▶ [PROVIDED DATA]
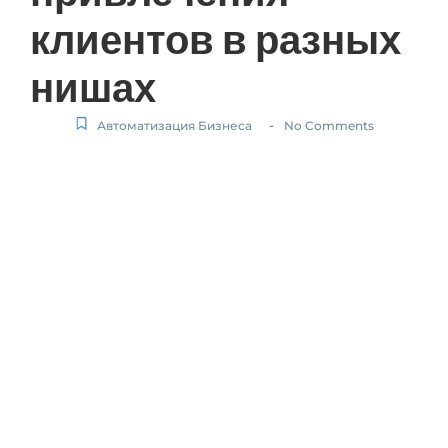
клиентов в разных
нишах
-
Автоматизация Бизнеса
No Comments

...

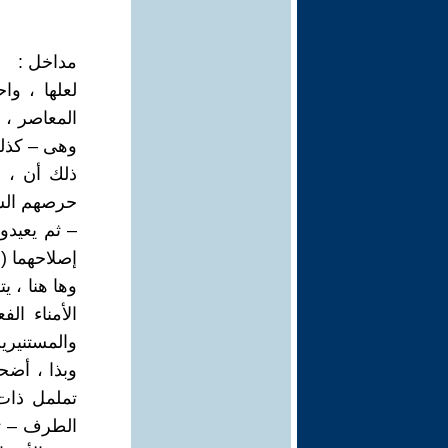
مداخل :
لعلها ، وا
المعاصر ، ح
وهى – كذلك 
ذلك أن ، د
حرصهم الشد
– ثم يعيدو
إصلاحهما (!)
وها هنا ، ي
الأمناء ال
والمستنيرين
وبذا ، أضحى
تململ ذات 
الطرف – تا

▶ [TRY IT]
Everything starting at the line containing "клиентов в разных" and ending at the line containing "No Comments" in the records above should be repeated exactly, and only that.

▶ [ANSWER FOR THIS EXERCISE]
клиентов в разных
нишах
-
Автоматизация Бизнеса
No Comments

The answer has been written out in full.